Recognition memory level • Cleaning the text, focusing on details: many misspellings, various recognition memory techniques may be applied to token => term mappings, Pawel has made a good start; but be careful, it is easy to introduce errors. • Improvements of GSpell are of interest to NLM. • About 1000 disambiguation rules were derived from >700K trigrams, but how universal are these rules on the new texts? Are some not too specific? • Semi-automatic approach may be based on context vectors; cluster different use of mm, ALL etc first and for each try to assign unique meaning from context; how does it compare with manually derived rules? Can we combine the two approaches for higher confidence?

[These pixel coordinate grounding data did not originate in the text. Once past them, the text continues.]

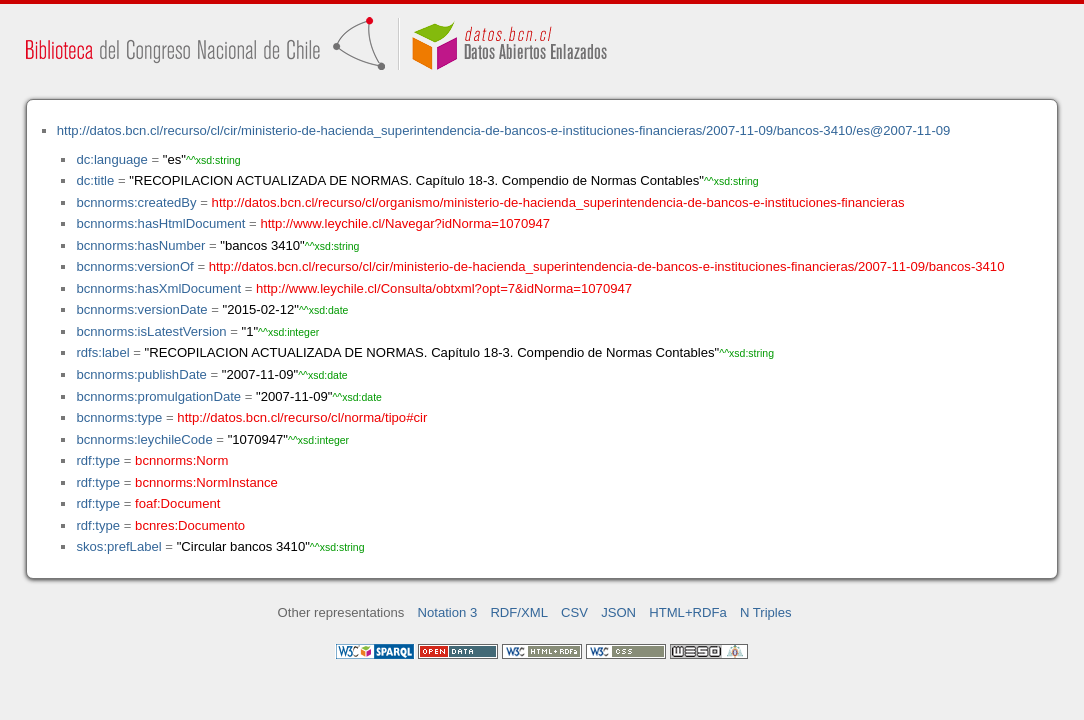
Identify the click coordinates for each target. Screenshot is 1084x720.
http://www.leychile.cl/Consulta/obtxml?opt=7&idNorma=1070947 (444, 288)
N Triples (766, 612)
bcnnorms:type (119, 417)
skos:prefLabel (118, 546)
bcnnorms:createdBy (136, 202)
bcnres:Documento (190, 525)
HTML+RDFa (688, 612)
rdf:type (98, 460)
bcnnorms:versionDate (141, 309)
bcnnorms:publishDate (141, 374)
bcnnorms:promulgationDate (158, 396)
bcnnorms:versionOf (134, 266)
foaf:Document (177, 503)
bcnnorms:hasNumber (140, 245)
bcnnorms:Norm (181, 460)
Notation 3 (448, 612)
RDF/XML (519, 612)
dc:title (95, 180)
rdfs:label (102, 352)
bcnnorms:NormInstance (206, 482)
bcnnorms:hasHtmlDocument (160, 223)
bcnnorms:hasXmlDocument (158, 288)
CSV (574, 612)
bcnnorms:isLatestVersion (151, 331)
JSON (618, 612)
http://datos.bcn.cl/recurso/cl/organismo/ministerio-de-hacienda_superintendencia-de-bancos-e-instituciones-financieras (558, 202)
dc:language (111, 159)
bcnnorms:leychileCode (144, 439)
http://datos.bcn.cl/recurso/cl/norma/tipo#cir (302, 417)
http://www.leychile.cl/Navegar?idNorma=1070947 (405, 223)
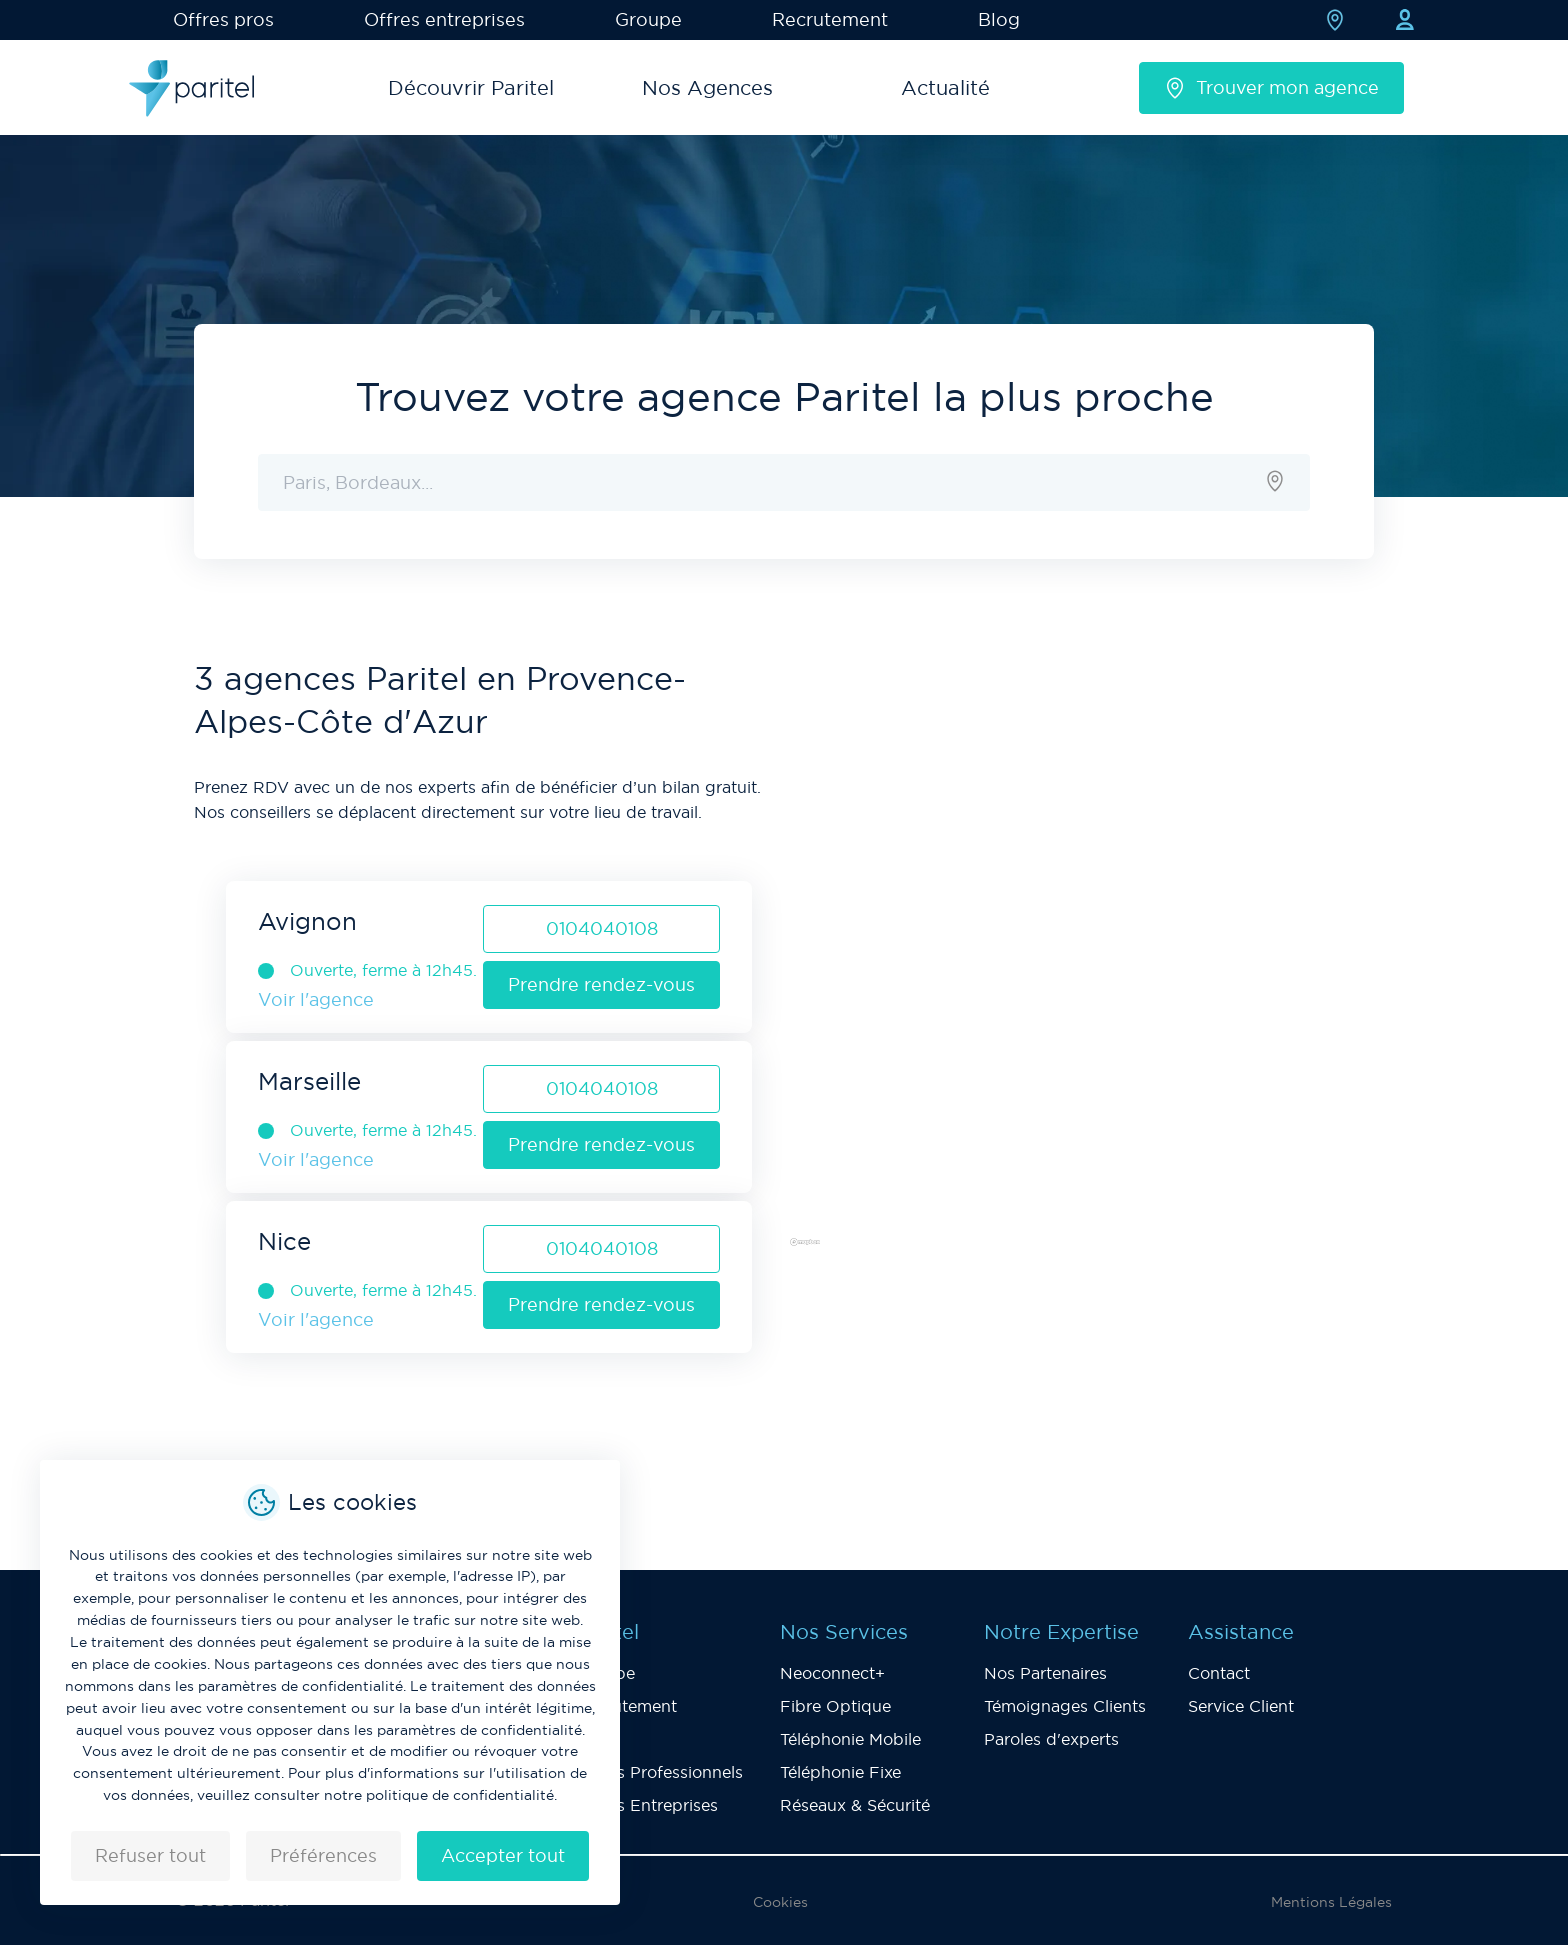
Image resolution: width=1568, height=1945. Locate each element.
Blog (999, 19)
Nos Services (844, 1632)
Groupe (648, 19)
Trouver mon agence (1271, 87)
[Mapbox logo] (834, 1249)
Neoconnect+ (832, 1673)
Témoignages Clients (1065, 1706)
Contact (1219, 1673)
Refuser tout (150, 1855)
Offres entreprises (444, 19)
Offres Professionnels (659, 1772)
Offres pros (223, 19)
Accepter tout (503, 1855)
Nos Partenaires (1045, 1673)
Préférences (323, 1855)
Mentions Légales (1331, 1902)
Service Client (1241, 1706)
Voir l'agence (316, 1000)
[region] (1079, 962)
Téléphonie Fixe (840, 1772)
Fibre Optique (835, 1706)
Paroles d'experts (1051, 1739)
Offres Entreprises (647, 1805)
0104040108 (602, 928)
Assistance (1241, 1632)
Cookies (780, 1902)
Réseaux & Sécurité (855, 1805)
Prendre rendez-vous (601, 984)
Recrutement (830, 19)
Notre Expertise (1061, 1632)
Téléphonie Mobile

Semantic memory level • So far we have used only MetaMap but we need phrase and concept indexing: noun phrases, creating equivalence classes, compression of information; finding concepts in whole sentences or large windows, not only in phrases. • WSD, or rather concept sense disambiguation, CSD; work with the context vectors in the compressed text. • Knowledge-based approach: create concept-description vectors from medical dictionaries and ontologies; that goes beyond context vectors by providing reference knowledge. • Knowledge discovery: assigning values to concepts, assigning concepts to numbers and adjectives, ex. blood_pressure=[xxx-yyy], or blood_pressure=normal; adjective – noun relation, or number – concept relations; looking for relations at this stage, use fuzzy/similarity logic.
Episodic memory level • Document categorization: what categories? For billing very detailed ones, but even rough categories are useful to narrow down the choices for acronym and WSD. • Lukasz: most common categories derived from database, not clear how accurate is initial diagnosis but at this rough level should be rather fine. • Use MesH headings at some level? Challenge: select the best set of headings that will help to find unique sense of words and acronyms. • Many advanced approaches to text categorization, like kernel-based methods for text, nice field, but the secret is in pre-processing, finding good feature space. • Relation to the 20Q game, gaining confidence stepwise.
Suggestions & priorities • What are our priorities? All 3 levels are important. Where will our greatest impact be? • Start with document categorization? People usually know document category when they read it; misunderstandings is certain if short documents are given to wrong experts. Try: knowledge-based clustering and supervised learning; recurrent NN for structured problems;decision trees for many missing values ... • Good categorization needs concepts/phrases, we should focus on concept discovery and check coupling with document categorization, exploring parallel hypothesis. • Some work should also be finished at the recognition memory level: acronyms + misspellings.